*** Exercise materials Section Begins ***

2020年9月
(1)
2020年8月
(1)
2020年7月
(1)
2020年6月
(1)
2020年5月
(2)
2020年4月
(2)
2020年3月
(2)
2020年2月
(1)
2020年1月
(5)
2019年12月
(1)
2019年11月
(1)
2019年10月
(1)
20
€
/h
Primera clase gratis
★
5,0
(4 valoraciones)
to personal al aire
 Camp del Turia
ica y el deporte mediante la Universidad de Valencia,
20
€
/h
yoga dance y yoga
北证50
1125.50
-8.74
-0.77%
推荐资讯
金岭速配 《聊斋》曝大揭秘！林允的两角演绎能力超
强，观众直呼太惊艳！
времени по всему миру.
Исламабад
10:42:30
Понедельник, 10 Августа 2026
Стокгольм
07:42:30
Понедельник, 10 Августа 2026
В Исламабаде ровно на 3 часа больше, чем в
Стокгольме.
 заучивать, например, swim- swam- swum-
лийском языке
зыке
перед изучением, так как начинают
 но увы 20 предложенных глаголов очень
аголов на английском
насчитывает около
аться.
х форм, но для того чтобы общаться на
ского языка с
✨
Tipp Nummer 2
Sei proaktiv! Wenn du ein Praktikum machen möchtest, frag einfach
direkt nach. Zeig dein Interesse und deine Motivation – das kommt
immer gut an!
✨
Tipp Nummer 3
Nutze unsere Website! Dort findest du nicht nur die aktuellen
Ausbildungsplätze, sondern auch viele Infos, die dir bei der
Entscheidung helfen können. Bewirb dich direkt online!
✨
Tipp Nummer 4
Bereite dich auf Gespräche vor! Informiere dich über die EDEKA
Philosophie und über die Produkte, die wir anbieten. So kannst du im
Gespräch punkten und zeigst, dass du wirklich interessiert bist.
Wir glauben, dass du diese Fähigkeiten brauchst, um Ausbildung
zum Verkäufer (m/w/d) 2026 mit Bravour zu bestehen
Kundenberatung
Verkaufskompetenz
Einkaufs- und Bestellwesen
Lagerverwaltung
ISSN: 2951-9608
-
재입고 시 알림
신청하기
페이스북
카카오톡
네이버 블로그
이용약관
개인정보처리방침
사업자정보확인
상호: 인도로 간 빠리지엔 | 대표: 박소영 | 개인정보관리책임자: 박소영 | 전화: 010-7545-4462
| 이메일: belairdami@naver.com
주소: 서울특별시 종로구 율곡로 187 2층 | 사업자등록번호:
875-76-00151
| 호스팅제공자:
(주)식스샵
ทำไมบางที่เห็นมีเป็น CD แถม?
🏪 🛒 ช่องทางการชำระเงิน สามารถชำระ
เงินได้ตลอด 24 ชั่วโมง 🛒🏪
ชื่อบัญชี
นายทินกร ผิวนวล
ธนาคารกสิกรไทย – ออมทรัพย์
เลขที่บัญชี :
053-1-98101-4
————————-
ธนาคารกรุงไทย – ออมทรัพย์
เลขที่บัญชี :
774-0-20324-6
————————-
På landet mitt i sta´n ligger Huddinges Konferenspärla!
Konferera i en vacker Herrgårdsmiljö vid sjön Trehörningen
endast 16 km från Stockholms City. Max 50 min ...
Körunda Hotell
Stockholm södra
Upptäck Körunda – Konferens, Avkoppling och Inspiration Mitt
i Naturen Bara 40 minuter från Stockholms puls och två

*** Exercise materials Section Ends ***

● What you need to do
Your task is to retype the records above exactly.

● Solution to this exercise
2020年9月
(1)
2020年8月
(1)
2020年7月
(1)
2020年6月
(1)
2020年5月
(2)
2020年4月
(2)
2020年3月
(2)
2020年2月
(1)
2020年1月
(5)
2019年12月
(1)
2019年11月
(1)
2019年10月
(1)
20
€
/h
Primera clase gratis
★
5,0
(4 valoraciones)
to personal al aire
 Camp del Turia
ica y el deporte mediante la Universidad de Valencia,
20
€
/h
yoga dance y yoga
北证50
1125.50
-8.74
-0.77%
推荐资讯
金岭速配 《聊斋》曝大揭秘！林允的两角演绎能力超
强，观众直呼太惊艳！
времени по всему миру.
Исламабад
10:42:30
Понедельник, 10 Августа 2026
Стокгольм
07:42:30
Понедельник, 10 Августа 2026
В Исламабаде ровно на 3 часа больше, чем в
Стокгольме.
 заучивать, например, swim- swam- swum-
лийском языке
зыке
перед изучением, так как начинают
 но увы 20 предложенных глаголов очень
аголов на английском
насчитывает около
аться.
х форм, но для того чтобы общаться на
ского языка с
✨
Tipp Nummer 2
Sei proaktiv! Wenn du ein Praktikum machen möchtest, frag einfach
direkt nach. Zeig dein Interesse und deine Motivation – das kommt
immer gut an!
✨
Tipp Nummer 3
Nutze unsere Website! Dort findest du nicht nur die aktuellen
Ausbildungsplätze, sondern auch viele Infos, die dir bei der
Entscheidung helfen können. Bewirb dich direkt online!
✨
Tipp Nummer 4
Bereite dich auf Gespräche vor! Informiere dich über die EDEKA
Philosophie und über die Produkte, die wir anbieten. So kannst du im
Gespräch punkten und zeigst, dass du wirklich interessiert bist.
Wir glauben, dass du diese Fähigkeiten brauchst, um Ausbildung
zum Verkäufer (m/w/d) 2026 mit Bravour zu bestehen
Kundenberatung
Verkaufskompetenz
Einkaufs- und Bestellwesen
Lagerverwaltung
ISSN: 2951-9608
-
재입고 시 알림
신청하기
페이스북
카카오톡
네이버 블로그
이용약관
개인정보처리방침
사업자정보확인
상호: 인도로 간 빠리지엔 | 대표: 박소영 | 개인정보관리책임자: 박소영 | 전화: 010-7545-4462
| 이메일: belairdami@naver.com
주소: 서울특별시 종로구 율곡로 187 2층 | 사업자등록번호:
875-76-00151
| 호스팅제공자:
(주)식스샵
ทำไมบางที่เห็นมีเป็น CD แถม?
🏪 🛒 ช่องทางการชำระเงิน สามารถชำระ
เงินได้ตลอด 24 ชั่วโมง 🛒🏪
ชื่อบัญชี
นายทินกร ผิวนวล
ธนาคารกสิกรไทย – ออมทรัพย์
เลขที่บัญชี :
053-1-98101-4
————————-
ธนาคารกรุงไทย – ออมทรัพย์
เลขที่บัญชี :
774-0-20324-6
————————-
På landet mitt i sta´n ligger Huddinges Konferenspärla!
Konferera i en vacker Herrgårdsmiljö vid sjön Trehörningen
endast 16 km från Stockholms City. Max 50 min ...
Körunda Hotell
Stockholm södra
Upptäck Körunda – Konferens, Avkoppling och Inspiration Mitt
i Naturen Bara 40 minuter från Stockholms puls och två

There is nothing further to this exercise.